The building’s designer, Joel Agacki of Striegal-Agacki Studio, told the 50 attendees the height of the first-floor, retail segment of the building would be raised to 16 feet rather than the earlier proposal of 14 feet. He also displayed a board that showed four buildings also on corner sites, developed from the late 19th century to today. These sites use broader massing, are taller than adjacent buildings, have articulated corners and a vertical articulation. All of these elements are found in the new proposal, and are packaged in a fairly regular facade, compared to other current developments.
The meeting convened with a statement from Vanessa Koster, Planning Manager of the Milwaukee Department of City Development. She told the attendees the proposal for the privately funded project would require a number of public hearings, including a planned August 17th City Plan Commission hearing, a Zoning, Neighborhoods & Development Committee meeting on September 15th and a vote of the Common Council on September 25th. People who live within a 225-foot radius of the property would receive notice of the impending hearings, she said.
Ald. Zielinski, the host, clad in jeans and a mustard-hued Western shirt rolled up at the sleeves, with his pomaded, eternally brown hair, Reaganesque and glistening in the brilliant summer sunlight, next introduced Miko Erkamaa, who owns the real estate where the development is to be built.
Erkamaa likes historic buildings, he said, and he sure got himself a handful with this one. The original intent was to pursue Historic Tax Credit financing for the redevelopment of the existing frame structures on the property, but that goal was quickly abandoned upon inspection of the subject properties. There is not much hope left when the roof is caving in on an old frame building, he said.
Zielinski then introduced Max Dermond, who plans to develop the building. “Multi-housing projects do very well on corners,” he said.

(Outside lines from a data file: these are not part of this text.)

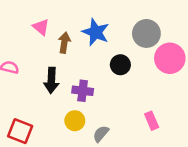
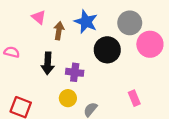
black circle: (120, 65) -> (107, 50), size x1.5

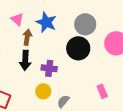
blue star: (86, 22) -> (46, 22), moved
gray circle: (130, 23) -> (85, 24), moved
brown arrow: (59, 31) -> (27, 37), moved

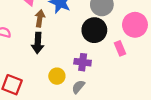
purple cross: (49, 68) -> (83, 62), moved
pink rectangle: (102, 91) -> (120, 48), moved

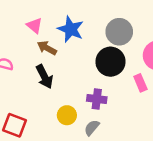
brown arrow: (40, 18) -> (47, 48), turned -70
black arrow: (38, 43) -> (44, 77), turned -30

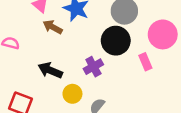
black arrow: (44, 77) -> (50, 70), moved, turned 140
purple cross: (97, 99) -> (93, 67), moved, turned -36

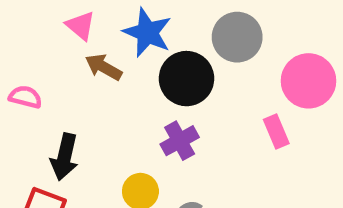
black circle: (116, 41) -> (186, 79), moved
black arrow: (50, 70) -> (64, 157), moved, turned -100

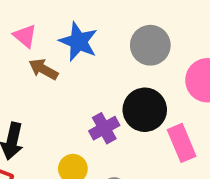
black circle: (186, 79) -> (145, 110), moved
pink rectangle: (276, 132) -> (182, 143), moved, size x1.4

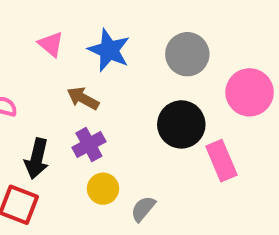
brown arrow: (43, 69) -> (83, 98), moved
purple cross: (104, 128) -> (89, 145), moved

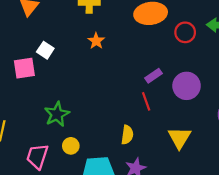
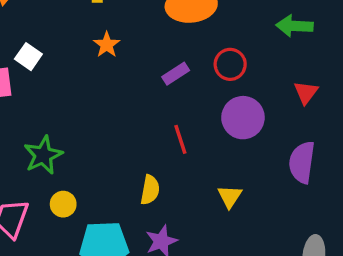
red circle: (185, 32) -> (230, 64), moved
purple rectangle: (154, 76) -> (176, 74), moved
yellow triangle: (179, 138) -> (230, 197), size x0.7

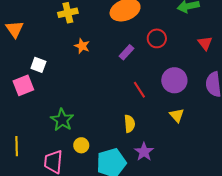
purple circle: (243, 118) -> (174, 80), moved

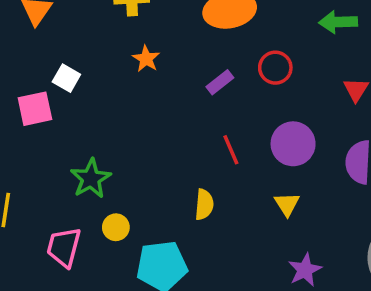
purple star: (144, 152) -> (305, 270), moved

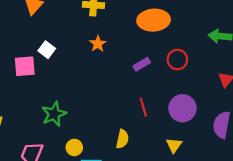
yellow circle: (116, 227) -> (74, 147), moved

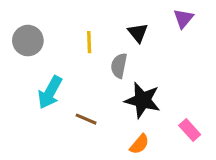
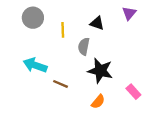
black triangle: (138, 33) -> (97, 23), turned -32
gray circle: (28, 41) -> (33, 18), moved
cyan arrow: (50, 92) -> (35, 65), turned 80

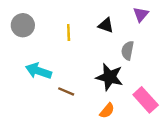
gray circle: (33, 18) -> (23, 25), moved
gray semicircle: (84, 46) -> (128, 51), moved
pink rectangle: (133, 92) -> (146, 100), size x1.5

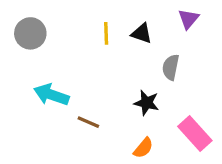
yellow line: (69, 32) -> (106, 33), moved
black star: (109, 77) -> (146, 103), size x0.7

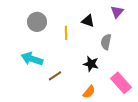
gray circle: (30, 33) -> (37, 22), moved
yellow line: (106, 33) -> (66, 33), moved
brown line: (88, 122) -> (55, 76), turned -56

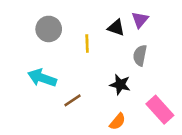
purple triangle: (117, 12) -> (140, 20), moved

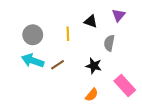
purple triangle: (140, 20) -> (119, 15), moved
gray circle: (49, 29) -> (33, 35), moved
brown line: (72, 100) -> (58, 65), moved

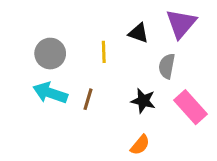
purple triangle: (119, 15) -> (181, 24), size x1.5
brown line: (58, 65) -> (88, 99), turned -40
pink rectangle: (125, 85) -> (190, 107), moved

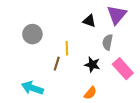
yellow line: (104, 52) -> (67, 48), moved
cyan arrow: (50, 93) -> (32, 88), moved

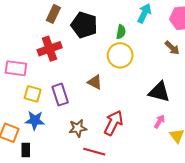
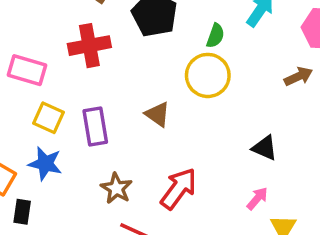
brown arrow: (172, 48) -> (298, 76), turned -77
black triangle: (159, 92) -> (265, 148), size x0.7
brown star: (78, 128) -> (116, 188), turned 30

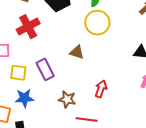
red arrow: (179, 189) -> (101, 89), size x0.7

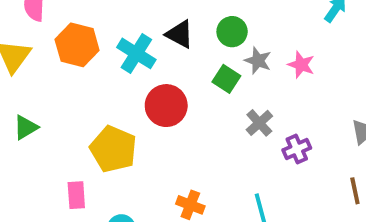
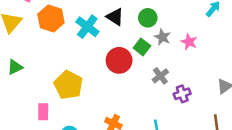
red circle: (166, 106) -> (119, 60), moved

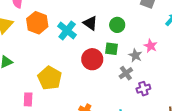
gray star: (162, 37) -> (135, 55), moved
green square: (142, 47) -> (112, 49), turned -32

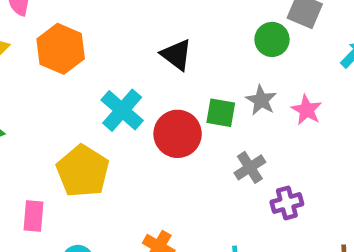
green circle: (117, 25) -> (272, 39), moved
cyan cross: (67, 31) -> (122, 110), moved
gray star: (135, 55) -> (261, 100), moved

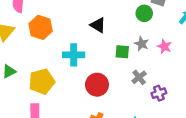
cyan cross: (122, 110) -> (74, 55), turned -36
red circle: (178, 134) -> (97, 85), moved
yellow pentagon: (83, 171) -> (42, 82), moved, turned 30

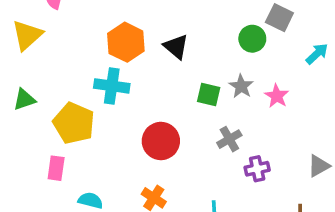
orange hexagon: (41, 27) -> (126, 42), moved
cyan cross: (74, 55) -> (112, 86), moved
yellow pentagon: (42, 82) -> (74, 123), turned 30

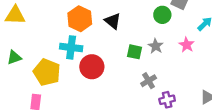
yellow triangle: (27, 35) -> (15, 15), turned 45
pink star: (277, 96) -> (187, 45), moved
red circle: (161, 141) -> (92, 67), moved

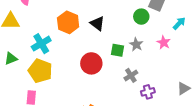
cyan cross: (71, 47) -> (41, 44), moved, turned -36
red circle: (92, 67) -> (91, 63), moved

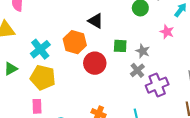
orange hexagon: (68, 22) -> (75, 42), moved
gray star: (136, 44) -> (143, 51), moved
purple cross: (148, 92) -> (157, 85), size x1.5

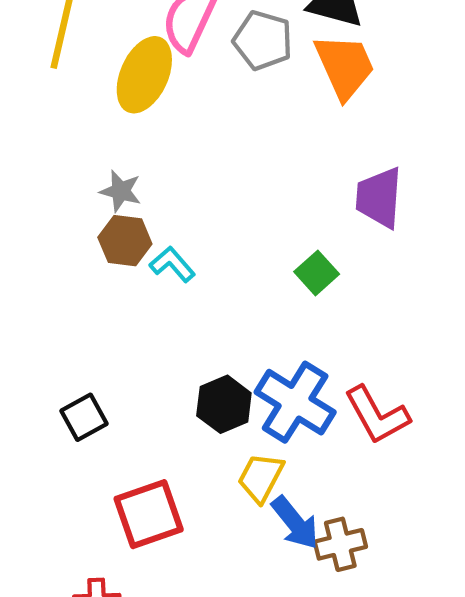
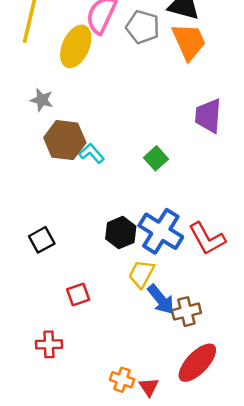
gray star: (121, 191) -> (42, 100), moved
brown hexagon: (125, 241) -> (65, 140), size x1.4
green square: (317, 273) -> (156, 158), moved
red square: (149, 514) -> (78, 295), size x0.6

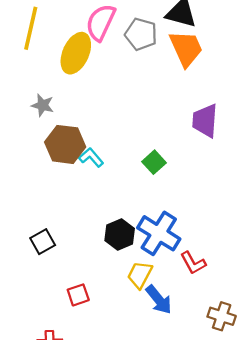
red L-shape: (207, 239) -> (193, 263), moved, size x0.7
brown cross: (186, 312) -> (222, 316), moved, turned 32

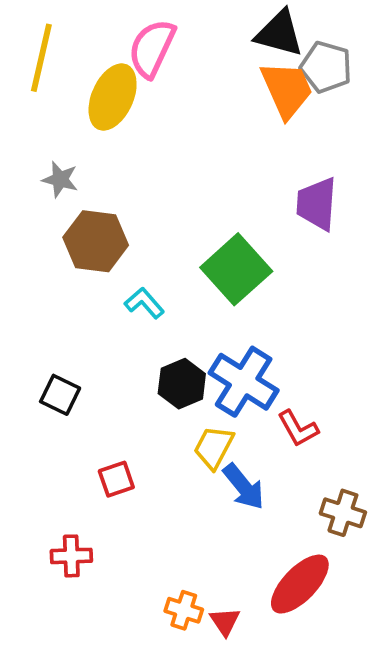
gray pentagon: (141, 34) -> (326, 67), moved
cyan L-shape: (91, 157) -> (144, 303), moved
green square: (154, 162) -> (236, 269), size x1.8
black square: (43, 242) -> (60, 395), turned -35

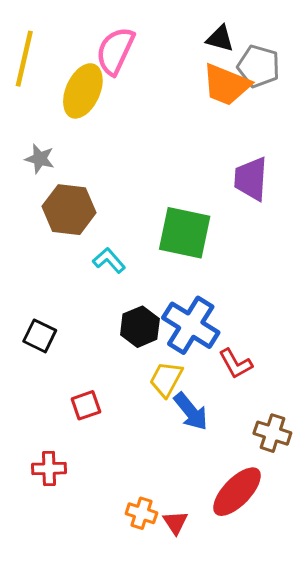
black triangle: (279, 33) -> (220, 39), size x0.7
orange trapezoid: (287, 90) -> (226, 85), turned 136
green square: (236, 269) -> (185, 233), turned -36

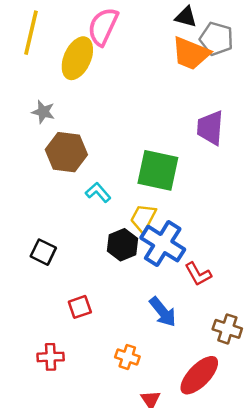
yellow trapezoid: (166, 379) -> (143, 218), moved
orange cross: (141, 513) -> (127, 357), moved

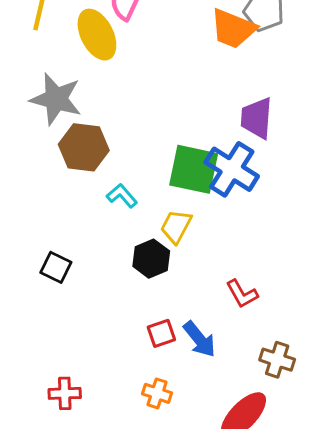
yellow ellipse: (77, 58) -> (97, 35), turned -51
gray star: (43, 112) -> (56, 99), size x1.8
blue cross: (163, 244) -> (232, 169), moved
red square: (80, 307) -> (161, 333), moved

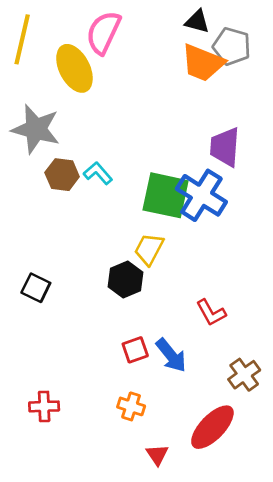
brown hexagon: (84, 147) -> (62, 175), size x0.7
cyan L-shape: (122, 196) -> (98, 173), moved
brown cross: (277, 360) -> (244, 375), turned 36

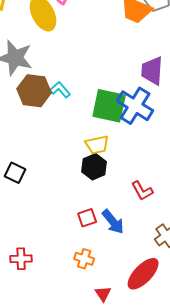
brown hexagon: (62, 175) -> (34, 91), size x1.4
yellow trapezoid: (149, 249) -> (97, 145), turned -130
black hexagon: (126, 279) -> (94, 167), moved

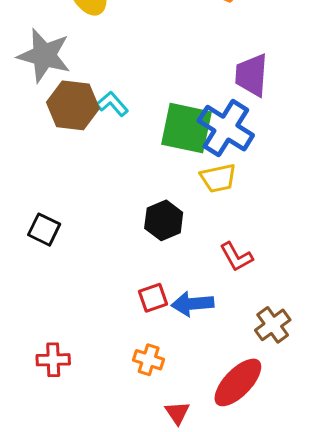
yellow trapezoid: (97, 145) -> (218, 178), moved
blue arrow: (113, 222) -> (192, 304), turned 124

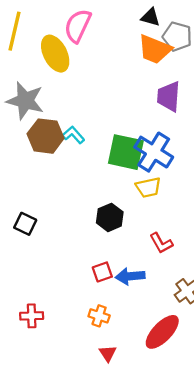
purple trapezoid: (252, 75) -> (169, 96), moved
red triangle: (177, 413) -> (108, 353), moved

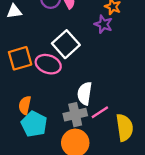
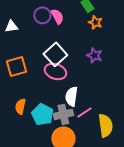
purple star: (103, 24) -> (94, 55), moved
pink ellipse: (48, 64) -> (55, 71), moved
cyan pentagon: (34, 124) -> (42, 114), moved

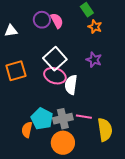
white semicircle: (71, 96) -> (71, 85), moved
orange semicircle: (20, 106) -> (27, 130), moved
pink line: (84, 112) -> (84, 117), turned 42

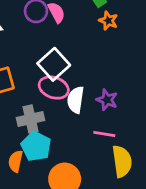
purple star: (94, 60) -> (107, 100), moved
pink line: (84, 117) -> (104, 134), moved
gray cross: (63, 119) -> (31, 119), moved

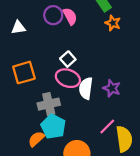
white square: (54, 64) -> (68, 59), size x0.6
pink line: (104, 134) -> (107, 127), moved, turned -54
orange semicircle: (15, 161) -> (36, 139), turned 36

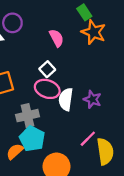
purple circle: (53, 15) -> (12, 23), moved
pink semicircle: (70, 16) -> (56, 38), moved
orange star: (113, 23) -> (94, 32), size x1.5

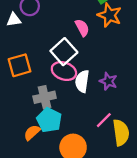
pink semicircle: (56, 38) -> (82, 28), moved
white square: (47, 69) -> (64, 52), size x1.6

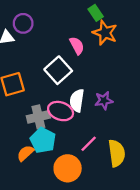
pink ellipse: (64, 71) -> (61, 111), moved
purple star: (108, 81) -> (104, 101), turned -30
pink line: (104, 120) -> (89, 144), moved

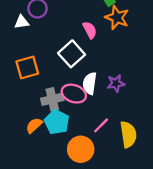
orange semicircle: (25, 153) -> (34, 125), moved

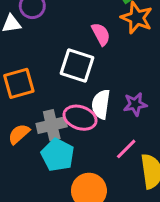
white square: (72, 54) -> (77, 65), turned -30
orange semicircle: (34, 125) -> (19, 134), moved
pink line: (101, 125) -> (126, 149), moved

These will be market rate apartments, he added. (And some may be micro-units, it was announced in February.) The amenities in the property will include an exercise facility and security as well as some communal spaces, he said.
The building would have 53 1-bedroom and five 2-bedroom units, with the remaining 11 to be studios, including the possible micro-units. The project budget is $12.4 million.
Agacki, the designer, said a setback to the south was moved from five feet to ten feet from the adjoining building, and that the first floor would also see its height increased two feet to 16 feet. He mentioned the new design’s articulated corners, the vertical division of the facade, and said the structure “echoes what is happening on KK.”
Dermond said he hopes to break ground in early 2016, after an environmental cleanup and a six to eight month permitting process. An added draw for the target clientele would be a Bublr station across the street, that Dermond said he would like, and was incorporated on a site plan on display. This is still in the wishful-thinking stage, however, since the bicycle-rental amenity has not yet penetrated Bay View, as my colleague Jeramey Jannene reported in his story listing the location of the 35 new Bubler stations planned over the next two years.
Dermond said the project will rely on “all private financing,” which he is “very close to securing” at this time.
Seen in the audience was Meagan Holman, who has announced her candidacy for Zielinski’s seat, and who hopes to be the alderman when the new building is built. Another attendee asked if the Faust Music sign on the north side of the building could be preserved. Dermond said there was “no way we can preserve the sign.”
Property owner Erkamaa agreed. “It was a condition of the sale,” he said.